A alternativa D é a correta.
Justificativa jurídica:
O mandado de segurança é cabível para proteger direito líquido e certo, quando este for violado ou ameaçado por ato ilegal ou abusivo de autoridade pública. O direito líquido e certo é aquele que pode ser comprovado de plano, ou seja, sem necessidade de dilação probatória — o que exclui a produção de provas periciais ou testemunhais.
No caso apresentado, o agricultor não busca diretamente o deferimento do uso do agrotóxico proibido, mas sim a decisão da autoridade administrativa sobre seu requerimento, diante da omissão estatal. O Judiciário pode analisar se há direito líquido e certo à apreciação do pedido, mas não pode substituir a autoridade administrativa na decisão técnica sobre o uso do produto.

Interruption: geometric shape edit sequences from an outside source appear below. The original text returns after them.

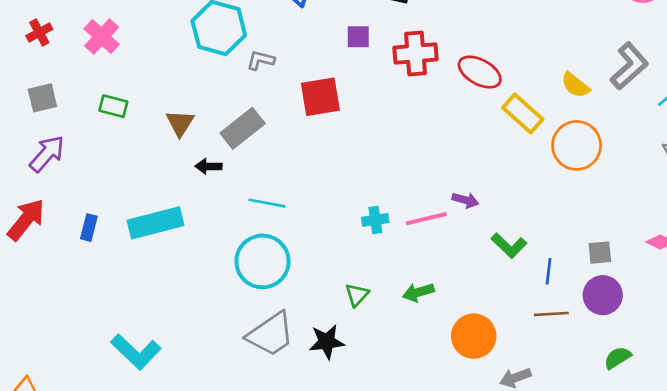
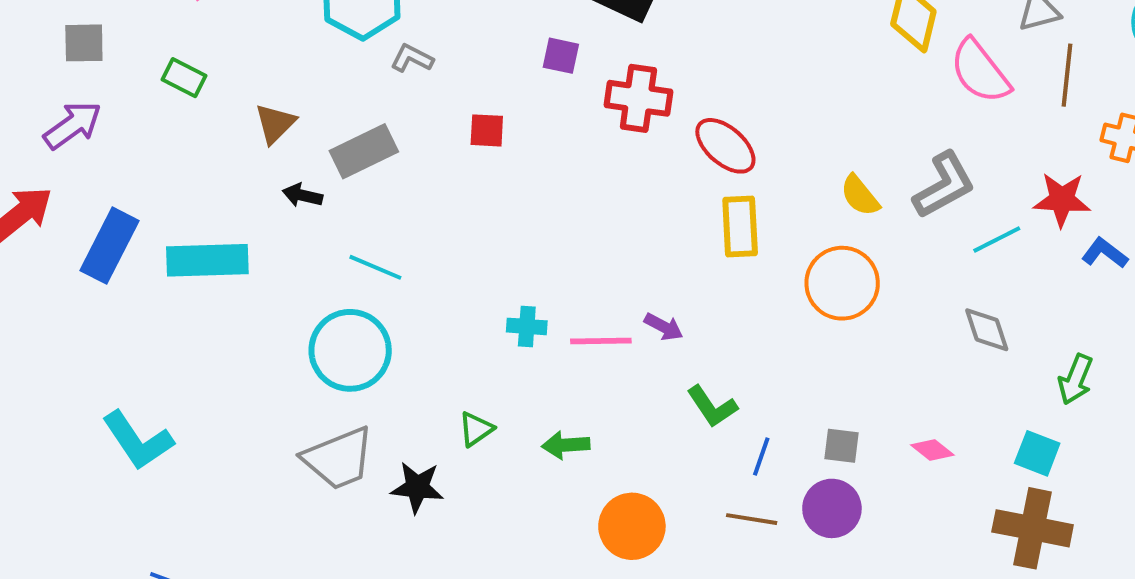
red square: (320, 97) -> (487, 130), size x0.6
yellow rectangle: (523, 113) -> (740, 226), moved, turned 33
blue rectangle: (89, 228) -> (110, 246), size x1.8

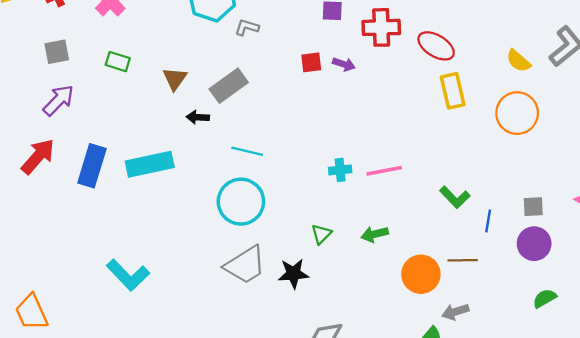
red square: (487, 130) -> (311, 62), moved
purple arrow: (664, 327) -> (344, 64), moved
brown line: (752, 519) -> (463, 260), moved

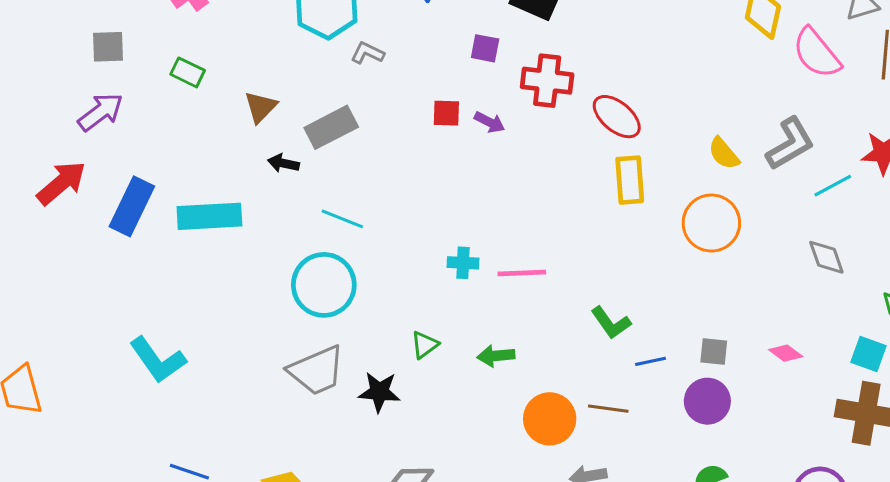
blue line: (488, 221) -> (651, 361), turned 60

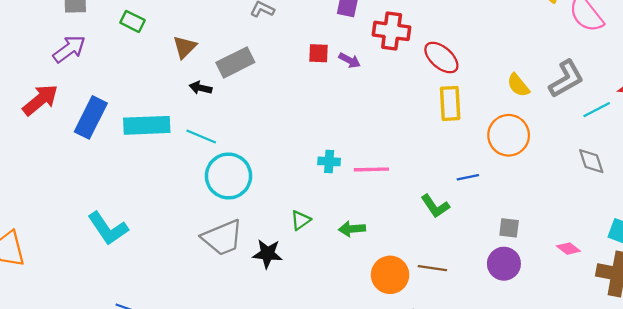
cyan line: (342, 219) -> (201, 137), moved
pink diamond: (786, 353) -> (568, 249), moved
blue line: (651, 361) -> (468, 177), moved

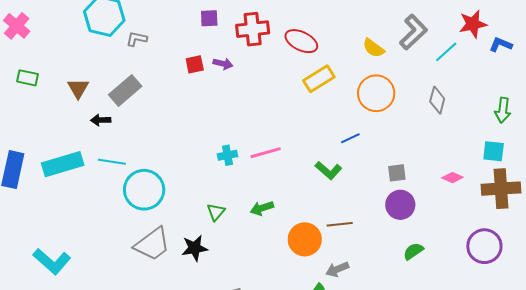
yellow rectangle: (450, 103) -> (319, 79), turned 76
gray diamond: (591, 161) -> (437, 100), moved, turned 48

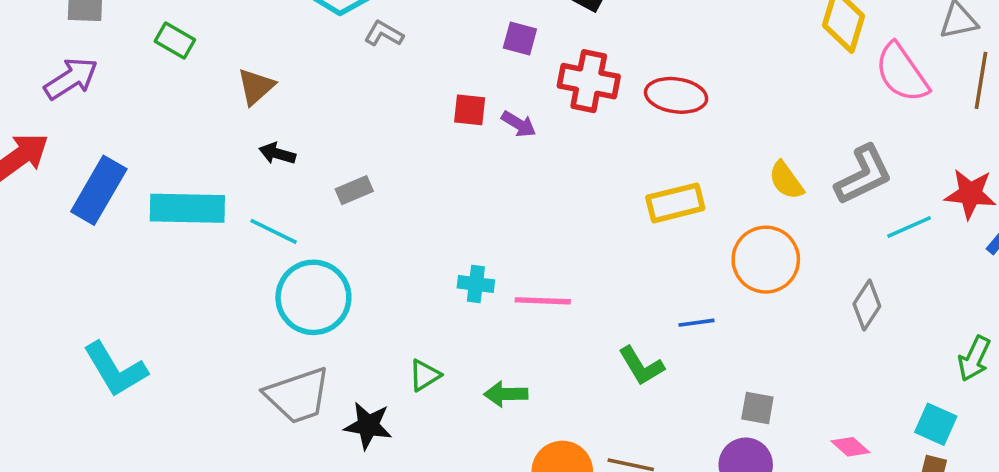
red ellipse: (301, 41) -> (676, 95), moved, turned -36
gray rectangle: (125, 91) -> (354, 190), moved, size x0.6

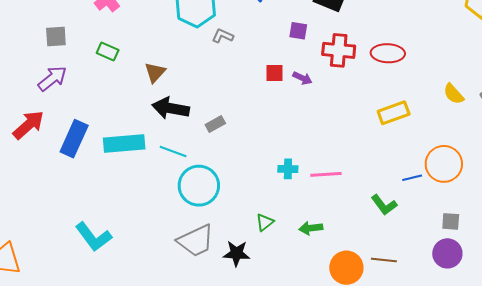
black arrow: (277, 154) -> (171, 108), size x1.8
orange circle: (766, 260) -> (444, 164), moved

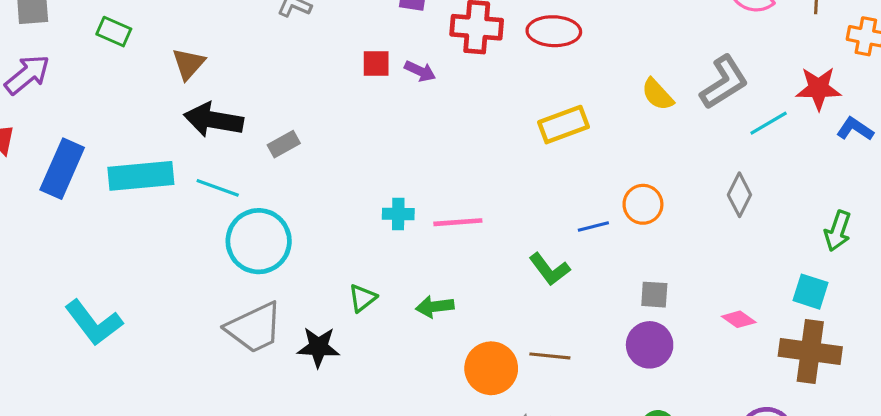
orange circle: (444, 164) -> (643, 204), size x0.7

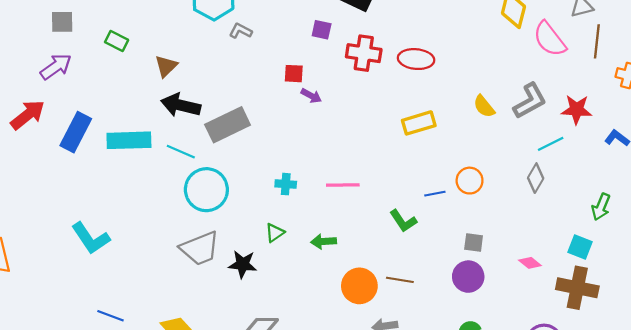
purple arrow: (420, 71) -> (311, 96), moved
red star: (818, 88) -> (577, 110), moved
cyan line: (769, 123) -> (551, 144), moved
gray rectangle: (284, 144) -> (228, 125), size x2.0
cyan cross: (398, 214) -> (286, 184), moved

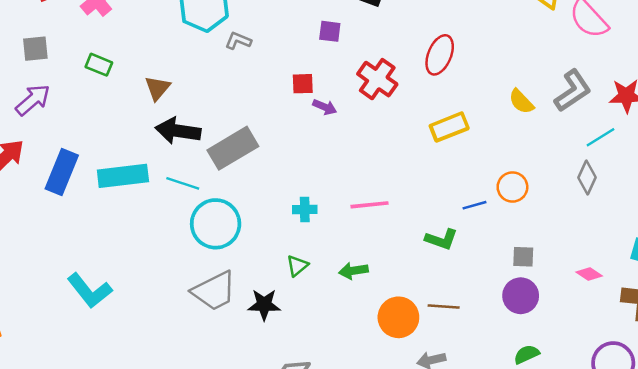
red cross: (364, 53) -> (377, 79), moved, turned 32
red ellipse: (416, 59) -> (440, 55), turned -68
green L-shape: (403, 221) -> (441, 239), turned -32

A questão trata da inércia da Administração Pública em analisar um requerimento e do instrumento judicial cabível para combatê-la: o Mandado de Segurança Individual.
Vamos analisar as características e limites do Mandado de Segurança (MS) à luz do caso:
- Objeto do MS na Inércia Administrativa:
- Quando a Administração se omite em decidir um requerimento dentro do prazo legal, o direito violado é o direito à razoável duração do processo e à decisão administrativa no prazo (Art. 5º, XXXIV, "a", e LXXVIII, da CF/88).
- O MS, neste caso, visa garantir que o ato omissivo seja sanado. Em regra, o Poder Judiciário só pode ordenar que a autoridade profira a decisão, não podendo substituí-la e decidir o mérito administrativo (no caso, autorizar ou não o uso do agrotóxico), sob pena de violar o princípio da separação de Poderes.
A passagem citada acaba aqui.